INFORMATION ▸
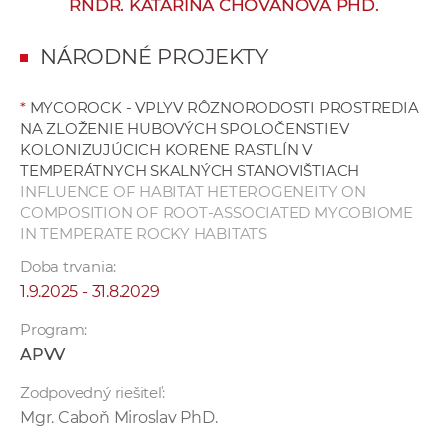
RNDR. KATARÍNA CHOVANOVÁ PHD.
e
v
NÁRODNÉ PROJEKTY
p
r
*
MYCOROCK - VPLYV RÔZNORODOSTI PROSTREDIA
a
NA ZLOŽENIE HUBOVÝCH SPOLOČENSTIEV
c
KOLONIZUJÚCICH KORENE RASTLÍN V
o
TEMPERÁTNYCH SKALNÝCH STANOVIŠTIACH
v
INFLUENCE OF HABITAT HETEROGENEITY ON
COMPOSITION OF ROOT-ASSOCIATED MYCOBIOME
n
IN TEMPERATE ROCKY HABITATS
í
č
Doba trvania:
k
1.9.2025 - 31.8.2029
a
Program:
c
APVV
h
a
Zodpovedný riešiteľ:
p
Mgr. Caboň Miroslav PhD.
r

TASK OBJECTIVE ▸
Any picture among the entries must be skipped; copy all else exactly.

TASK RESPONSE ▸
RNDR. KATARÍNA CHOVANOVÁ PHD.
e
v
NÁRODNÉ PROJEKTY
p
r
*
MYCOROCK - VPLYV RÔZNORODOSTI PROSTREDIA
a
NA ZLOŽENIE HUBOVÝCH SPOLOČENSTIEV
c
KOLONIZUJÚCICH KORENE RASTLÍN V
o
TEMPERÁTNYCH SKALNÝCH STANOVIŠTIACH
v
INFLUENCE OF HABITAT HETEROGENEITY ON
COMPOSITION OF ROOT-ASSOCIATED MYCOBIOME
n
IN TEMPERATE ROCKY HABITATS
í
č
Doba trvania:
k
1.9.2025 - 31.8.2029
a
Program:
c
APVV
h
a
Zodpovedný riešiteľ:
p
Mgr. Caboň Miroslav PhD.
r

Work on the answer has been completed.